Training Tomorrow’s Leaders: The Next Generation of Workplace Thinking

As the Boomer generation ages, increasing numbers of senior executives are moving toward retirement. Consequently, organizations must have strategies in place to find, hire, train and retain the next generation of thought-leaders---those with the talent and vision to take things to the next level. That’s a formidable challenge considering that the next generation---Gen Y / Millenials---has very different philosophies about life, work and what they want from their careers than the current generation looking to hand them the keys. Here’s a look at some of the next generation issues existing leaders will need to address to make sure their companies remain in competent hands.

A new definition of “work”

To the current generation, work has been viewed as a destination---a place you “go to” for a set amount of time. But for the members of Gen Y, work is more about doing something that is meaningful and is not limited by four walls and a clock. Gen Ys cut their teeth on technology and, unlike the generations before them, they rely heavily on technology and will expect to be able to use it to perform their jobs. In fact, they’ll probably want to bring their own devices.
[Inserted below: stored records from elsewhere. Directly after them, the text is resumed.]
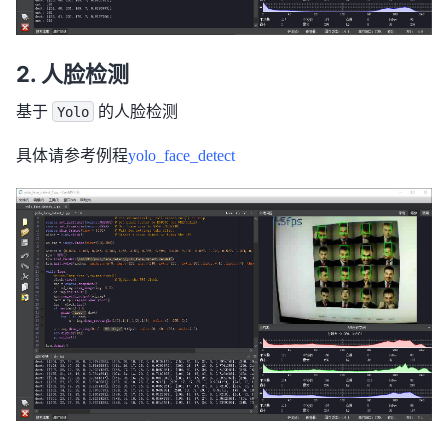
人脸检测
基于
的人脸检测
Yolo
具体请参考例程
yolo_face_detect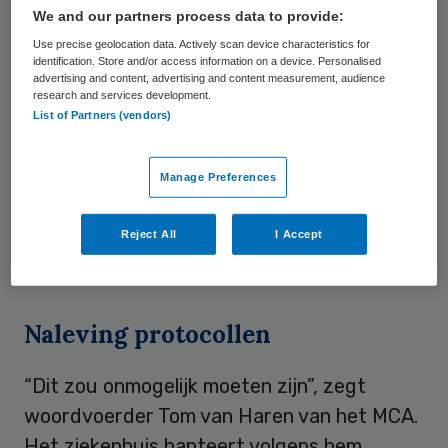
We and our partners process data to provide:
de fysiotherapeut van Didulica was en de
Use precise geolocation data. Actively scan device characteristics for
foto’s nodig had voor zijn behandeling,
identification. Store and/or access information on a device. Personalised
advertising and content, advertising and content measurement, audience
meldde De Telegraaf. Zonder verdere
research and services development.
navraag werden de foto’s op een cd via de
List of Partners (vendors)
post toegestuurd. Voor het verstrekken van
deze gegevens gelden echter zeer strenge
Manage Preferences
regels, waarbij onder anderen de
behandelend arts en de patiënt zelf
Reject All
I Accept
toestemming moeten verlenen.
Naleving protocollen
“Dit zou onmogelijk moeten zijn”, zegt
woordvoerder Tom van Haren van het MCA.
Het ziekenhuis hanteert volgens hem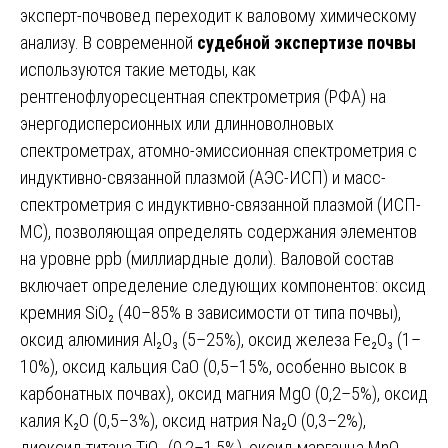
эксперт-почвовед переходит к валовому химическому
анализу. В современной
судебной экспертизе почвы
используются такие методы, как
рентгенофлуоресцентная спектрометрия (РФА) на
энергодисперсионных или длинноволновых
спектрометрах, атомно-эмиссионная спектрометрия с
индуктивно-связанной плазмой (АЭС-ИСП) и масс-
спектрометрия с индуктивно-связанной плазмой (ИСП-
МС), позволяющая определять содержания элементов
на уровне ppb (миллиардные доли). Валовой состав
включает определение следующих компонентов: оксид
кремния SiO₂ (40–85% в зависимости от типа почвы),
оксид алюминия Al₂O₃ (5–25%), оксид железа Fe₂O₃ (1–
10%), оксид кальция CaO (0,5–15%, особенно высок в
карбонатных почвах), оксид магния MgO (0,2–5%), оксид
калия K₂O (0,5–3%), оксид натрия Na₂O (0,3–2%),
диоксид титана TiO₂ (0,2–1,5%), оксид марганца MnO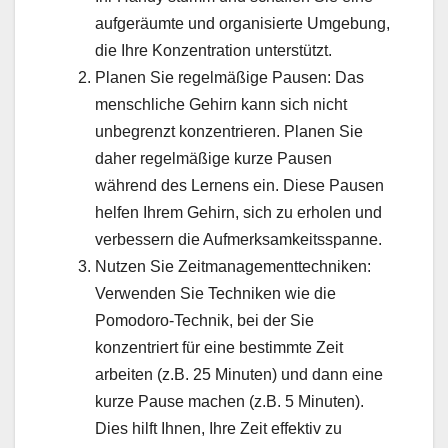
aufgeräumte und organisierte Umgebung,
die Ihre Konzentration unterstützt.
Planen Sie regelmäßige Pausen: Das
menschliche Gehirn kann sich nicht
unbegrenzt konzentrieren. Planen Sie
daher regelmäßige kurze Pausen
während des Lernens ein. Diese Pausen
helfen Ihrem Gehirn, sich zu erholen und
verbessern die Aufmerksamkeitsspanne.
Nutzen Sie Zeitmanagementtechniken:
Verwenden Sie Techniken wie die
Pomodoro-Technik, bei der Sie
konzentriert für eine bestimmte Zeit
arbeiten (z.B. 25 Minuten) und dann eine
kurze Pause machen (z.B. 5 Minuten).
Dies hilft Ihnen, Ihre Zeit effektiv zu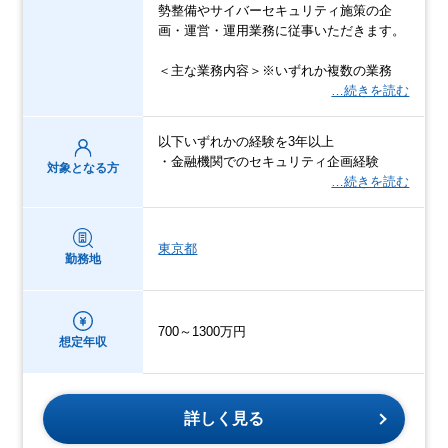
勢整備やサイバーセキュリティ施策の企
画・運営・運用業務に従事いただきます。
＜主な業務内容＞※いずれか複数の業務
…続きを読む
以下いずれかの経験を3年以上
・金融機関でのセキュリティ企画経験
対象となる方
…続きを読む
東京都
勤務地
700～1300万円
想定年収
詳しく見る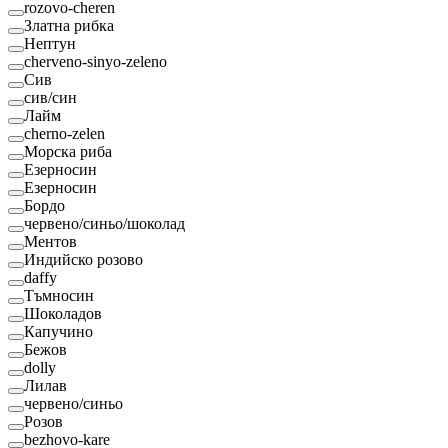
rozovo-cheren
Златна рибка
Нептун
cherveno-sinyo-zeleno
Сив
сив/син
Лайм
cherno-zelen
Морска риба
Езерносин
Езерносин
Бордо
червено/синьо/шоколад
Ментов
Индийско розово
daffy
Тъмносин
Шоколадов
Капучино
Бежов
dolly
Лилав
червено/синьо
Розов
bezhovo-kare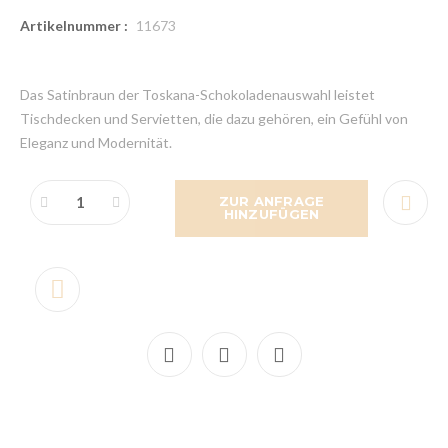
Artikelnummer :
11673
Das Satinbraun der Toskana-Schokoladenauswahl leistet
Tischdecken und Servietten, die dazu gehören, ein Gefühl von
Eleganz und Modernität.
ZUR ANFRAGE
HINZUFÜGEN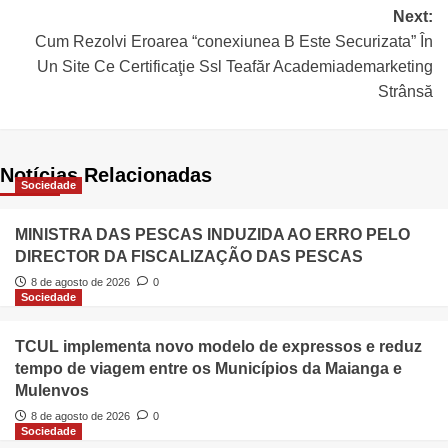
Next:
Cum Rezolvi Eroarea “conexiunea B Este Securizata” În
Un Site Ce Certificaţie Ssl Teafăr Academiademarketing
Strânsă
Notícias Relacionadas
Sociedade
MINISTRA DAS PESCAS INDUZIDA AO ERRO PELO
DIRECTOR DA FISCALIZAÇÃO DAS PESCAS
8 de agosto de 2026
0
Sociedade
TCUL implementa novo modelo de expressos e reduz
tempo de viagem entre os Municípios da Maianga e
Mulenvos
8 de agosto de 2026
0
Sociedade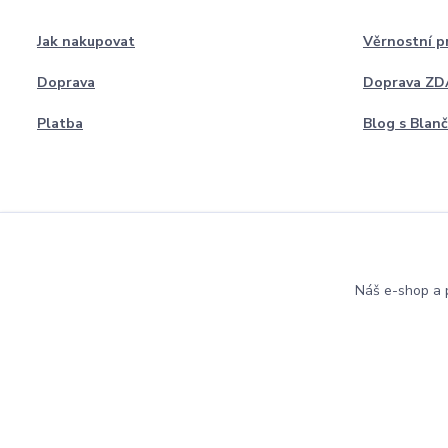
Jak nakupovat
Věrnostní 
Doprava
Doprava Z
Platba
Blog s Blan
Náš e-shop a p
Copyright 2022 Blanceta.cz. Všechna práva vyhrazena.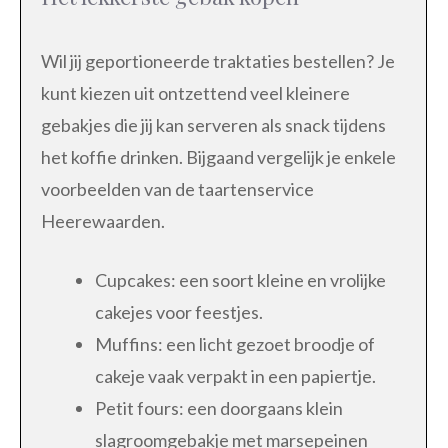
Wil jij geportioneerde traktaties bestellen? Je
kunt kiezen uit ontzettend veel kleinere
gebakjes die jij kan serveren als snack tijdens
het koffie drinken. Bijgaand vergelijk je enkele
voorbeelden van de taartenservice
Heerewaarden.
Cupcakes: een soort kleine en vrolijke
cakejes voor feestjes.
Muffins: een licht gezoet broodje of
cakeje vaak verpakt in een papiertje.
Petit fours: een doorgaans klein
slagroomgebakje met marsepeinen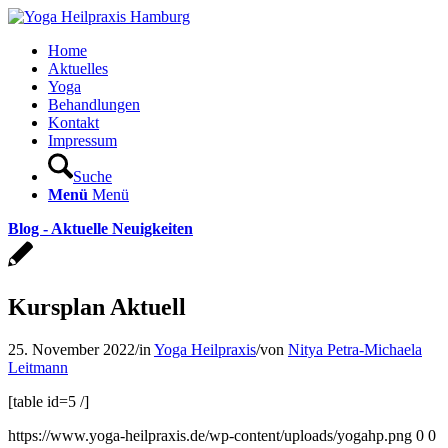
Home
Aktuelles
Yoga
Behandlungen
Kontakt
Impressum
Suche
Menü
Menü
Blog - Aktuelle Neuigkeiten
Kursplan Aktuell
25. November 2022
/
in
Yoga Heilpraxis
/
von
Nitya Petra-Michaela
Leitmann
[table id=5 /]
https://www.yoga-heilpraxis.de/wp-content/uploads/yogahp.png
0
0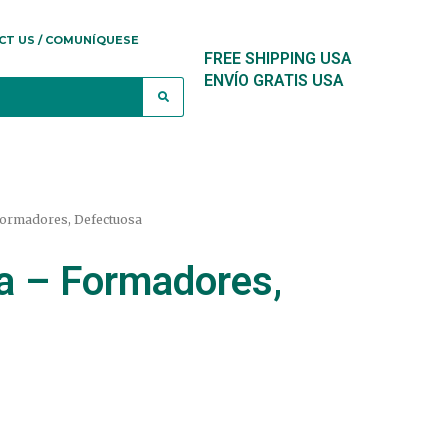
CT US / COMUNÍQUESE
FREE SHIPPING USA
ENVÍO GRATIS USA
 Formadores, Defectuosa
ca – Formadores,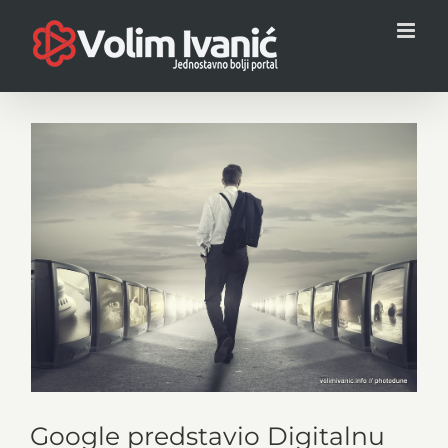
Skip
to
content
View
Larger
Image
Google predstavio Digitalnu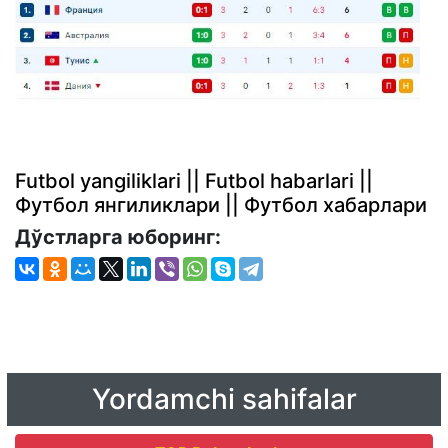
Futbol yangiliklari || Futbol habarlari ||
Футбол янгиликлари || Футбол хабарлари
Дўстларга юборинг:
Yordamchi sahifalar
Management that is not up-to-date with technology will need to get on board with it to accommodate the next generation.

The flexibility factor

While older generations have been content with the traditional, structured, nine-to-five Monday through Friday scenario, the next generation is looking for a more flexible work schedule. In fact, many are willing to trade higher pay for fewer hours, in pursuit of a better work/life balance. Organizations attempting to attract and recruit next generation employees will need to offer some degree of workplace flexibility, including an option to work from home, to accommodate a workforce that is quite comfortable collaborating in a virtual environment.

Recruitment and retention challenges

The next generation is a high-priority target for recruiters, especially in light of their formidable tech skills. Therefore, organizations need to gear up, as increased demand will make recruiting top talent very competitive. Companies such as Google, have implemented some very aggressive recruiting strategies, offering promising candidates lucrative positions---even pay raises---before they ever set foot on the Google campus to ward off poaching. To maintain a strong recruiting presence, companies will have to offer stronger incentives that will resonate with this next generation of candidates. Retention of Gen Y will also be a challenge, as this group likes to stay on the move. Statistics show that, on average, next generation employees tend to stay with the same company about two years before moving on. It’s critical that organizations understand the career goals of the next generation, and then make every attempt to help them achieve those goals---without their having to look elsewhere.

The mixed generational challenge

As next generation workers come into the workplace with their new skills, values and expectations, they will be mixing with those who have been in their careers for several years and may be somewhat averse to change. This can present a real problem for current generation leaders, as they attempt to find and manage the middle ground between how things used to be and how things need to evolve going forward. Strong mentoring, allowing older thought-leaders to pass on critical knowledge to a new generation of thinkers, while at the same time gaining fresh new insights and ideas from them, will be essential for companies to survive and thrive well into the future.